Authors: Manuel Bodirsky ; Johannes Greiner ; Jakub Rydval

    The constraint satisfaction problem (CSP) of a first-order theory T is the computational problem of deciding whether a given conjunction of atomic formulas is satisfiable in some model of T. We study the computational complexity of CSP$(T_1 \cup T_2)$ where $T_1$ and $T_2$ are theories with disjoint finite relational signatures.
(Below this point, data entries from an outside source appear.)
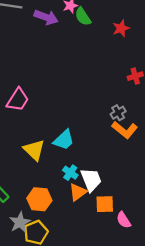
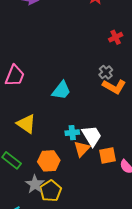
cyan trapezoid: (64, 140) -> (61, 90), moved
yellow triangle: (34, 150) -> (26, 124), moved
cyan cross: (70, 173) -> (72, 133), turned -32

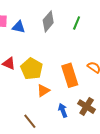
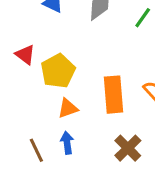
blue arrow: (63, 110) -> (67, 143), moved

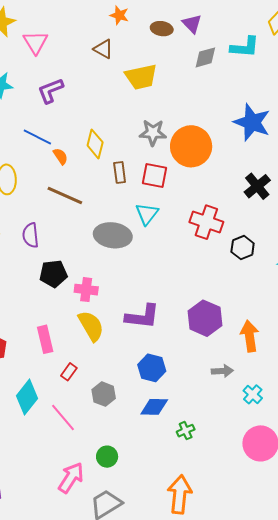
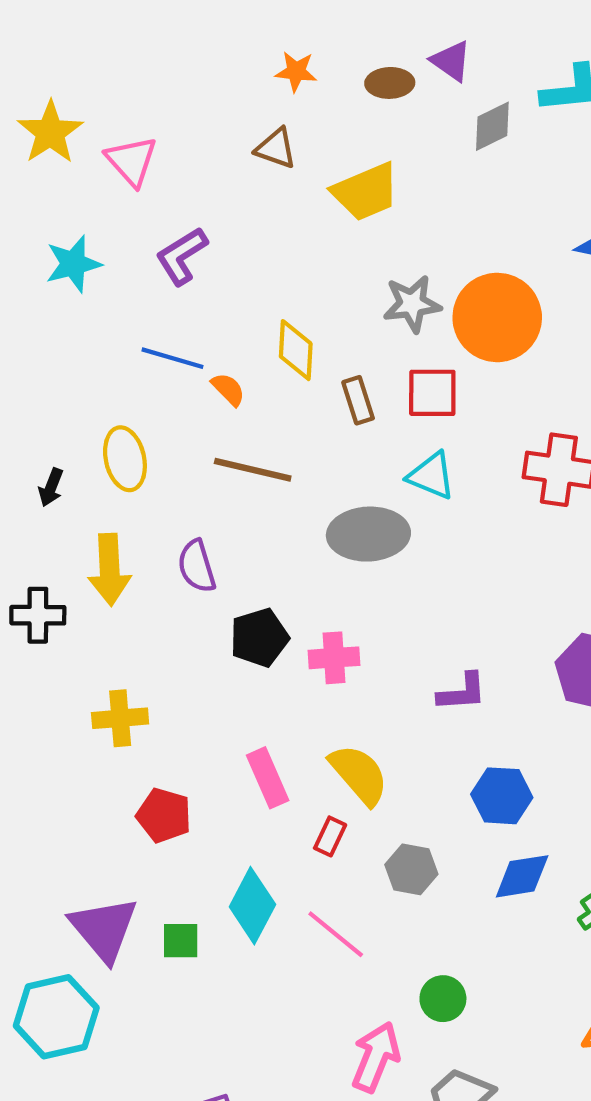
cyan triangle: (147, 214) -> (431, 476), turned -35
purple L-shape: (142, 317) -> (462, 692), size x0.7
yellow semicircle: (91, 326) -> (359, 774), moved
We prove that if $T_1$ and $T_2$ are the theories of temporal structures, i.e., structures where all relations have a first-order definition in $(Q;<)$, then CSP$(T_1 \cup T_2)$ is in P or NP-complete. To this end we prove a purely algebraic statement about the structure of the lattice of locally closed clones over the domain $Q$ that contain Aut$(Q;<)$.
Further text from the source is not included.